In response to the President’s call for States to launch their own campaigns, Lagos, Cross River, Plateau and Benue states have launched state campaigns and their own Priority Actions to End Violence Against Children; Bayelsa state has domesticated the Child’s Rights Act, which enshrines a framework for protection of children from violence; and eight States, Benue, Cross River, Gombe, Lagos, Edo, Kaduna, Kano, and Plateau, as well as the Federal Capital Territory (Abuja), under the leadership of the Federal Ministry of Women Affairs and Social Development, have developed a model child protection system, which is being piloted in the participating States.

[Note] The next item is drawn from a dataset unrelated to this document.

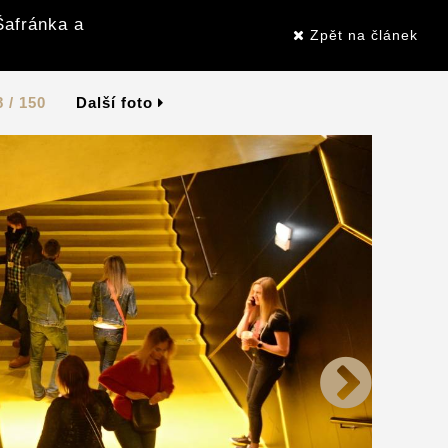
Šafránka a
Zpět na článek
8 / 150
Další foto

The Year of Action was just the beginning. On 25 October 2016, the Nigerian President also launched the Campaign to End Violence Against Children by 2030, in line with the Sustainable Development Goals, renewing his call for every Nigerian to take urgent action. The Campaign will be accompanied by a National Strategy for Ending Violence Against Children and a National Social Norms Change Strategy, to be developed under the leadership of the Federal Ministry of Women Affairs and Social Development, in order to achieve Target 16.2 of the SDGs to end all forms of violence against children by 2030.